(3) The Narrator

Similar to a novel, a memoir uses plot, dialogue, character, action, and setting to tell a
story. In a memoir, however, you are the narrator, the protagonist, and you tell the truth, as
best as you can remember, in your story. In a novel the story is called a plot-line, while in
memoir, the story is the narrative arc. In a novel the plot line usually advances with inciting
incidents, escalates, reaches a climax, and finally comes to a resolution. A story based on an
event or events in your life may not have such a tidy, stair-step progression as it moves along its
narrative arc.

A bell-shaped curve might represent the plot-line in many novels, while your memoir
may have many inciting incidents with lulls in between like ocean waves rising and falling. In
between “waves” you also might present your greater understanding or wisdom acquired later
regarding your story as your narrative arc develops.
Being the narrator and main character of your memoir, you want your readers to
connect and empathize with you. You want readers to care about you and understand your
story. There are several ways to go about this. Write in a conversational tone, like you are
chatting with a friend over lunch. Anticipate what questions readers might have. Carefully
develop conflict with suspense and foreshadowing.
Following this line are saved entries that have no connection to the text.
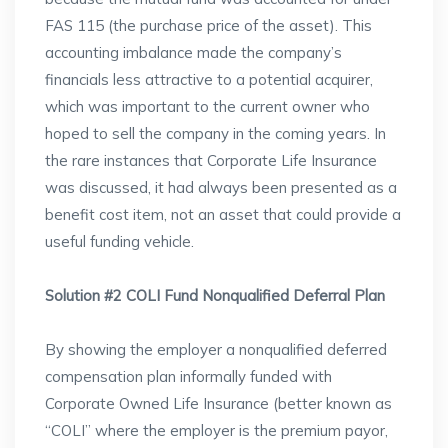
FAS 115 (the purchase price of the asset). This
accounting imbalance made the company’s
financials less attractive to a potential acquirer,
which was important to the current owner who
hoped to sell the company in the coming years. In
the rare instances that Corporate Life Insurance
was discussed, it had always been presented as a
benefit cost item, not an asset that could provide a
useful funding vehicle.
Solution #2 COLI Fund Nonqualified Deferral Plan
By showing the employer a nonqualified deferred
compensation plan informally funded with
Corporate Owned Life Insurance (better known as
“COLI” where the employer is the premium payor,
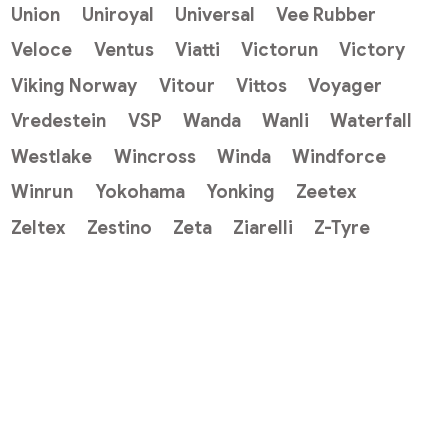
Union
Uniroyal
Universal
Vee Rubber
Veloce
Ventus
Viatti
Victorun
Victory
Viking Norway
Vitour
Vittos
Voyager
Vredestein
VSP
Wanda
Wanli
Waterfall
Westlake
Wincross
Winda
Windforce
Winrun
Yokohama
Yonking
Zeetex
Zeltex
Zestino
Zeta
Ziarelli
Z-Tyre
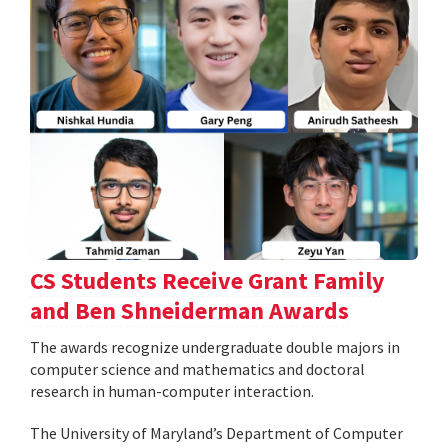
CS Students Receive Grant Family
and Ben Shneiderman Awards
The awards recognize undergraduate double majors in
computer science and mathematics and doctoral
research in human-computer interaction.
The University of Maryland’s Department of Computer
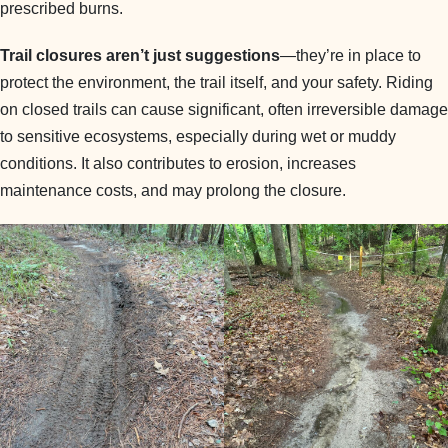
prescribed burns.
Trail closures aren’t just suggestions
—they’re in place to
protect the environment, the trail itself, and your safety. Riding
on closed trails can cause significant, often irreversible damage
to sensitive ecosystems, especially during wet or muddy
conditions. It also contributes to erosion, increases
maintenance costs, and may prolong the closure.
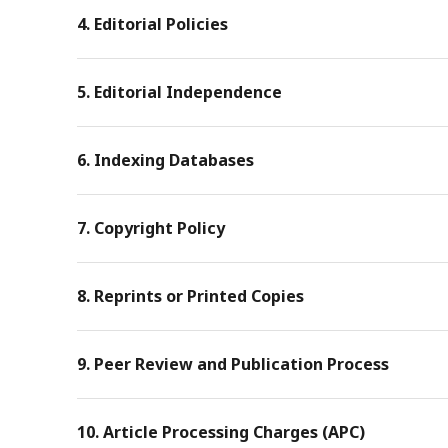
4. Editorial Policies
5. Editorial Independence
6. Indexing Databases
7. Copyright Policy
8. Reprints or Printed Copies
9. Peer Review and Publication Process
10. Article Processing Charges (APC)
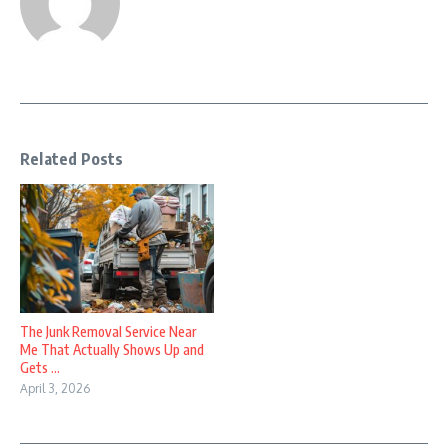
Related Posts
The Junk Removal Service Near
Me That Actually Shows Up and
Gets ...
April 3, 2026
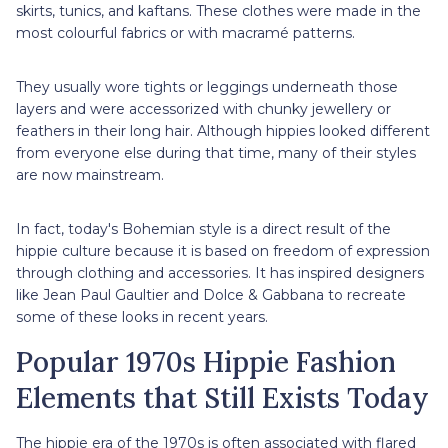
skirts, tunics, and kaftans. These clothes were made in the
most colourful fabrics or with macramé patterns.
They usually wore tights or leggings underneath those
layers and were accessorized with chunky jewellery or
feathers in their long hair. Although hippies looked different
from everyone else during that time, many of their styles
are now mainstream.
In fact, today's Bohemian style is a direct result of the
hippie culture because it is based on freedom of expression
through clothing and accessories. It has inspired designers
like Jean Paul Gaultier and Dolce & Gabbana to recreate
some of these looks in recent years.
Popular 1970s Hippie Fashion
Elements that Still Exists Today
The hippie era of the 1970s is often associated with flared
A memoir generally keeps a consistent point of view. For example, if you are relating a
story from the point of view of a child, keep that same point of view throughout, although you
might introduce the voice of experience that is clearly set apart from the childhood voice. A
memoir about childhood or any other time in your life, could have a third voice perhaps from a
book important to you, or a therapist’s voice viewed from the adult perspective. Also, think
about the backstory readers will need to understand your story and your characters. Decide
which voice, if you have more than one, will tell the backstory.
Reflect about the tone you want to set when writing your story. It can be light-hearted
and funny, serious and thoughtful, sad, or a combination of these tones. It is not a good idea to
write from anger and a wish to get revenge. No one wants to read a piece of whiny, ranting,
venting, or complaining writing. If anger is a part of your story, it is good to take a step back and
screen through your anger to experience it from a more remote place in your mind when
writing. Experienced writers say that anger may keep you helpless and out of control, and that
might be reflected in your writing.
Because you are the author of your memoir, your personal identity will be tied to your
published book. Readers may say of a novel, I don’t like this book, but it does not necessarily
mean they don’t like the author. Whereas, if you write about your life and people say they
don’t like your book, or if it is published and gets bad reviews, you may need to learn how to
separate who you are, from what you have written.

Writing Prompt: Write about five things you would like people to say about your memoir
and how you would achieve these goals in your writing.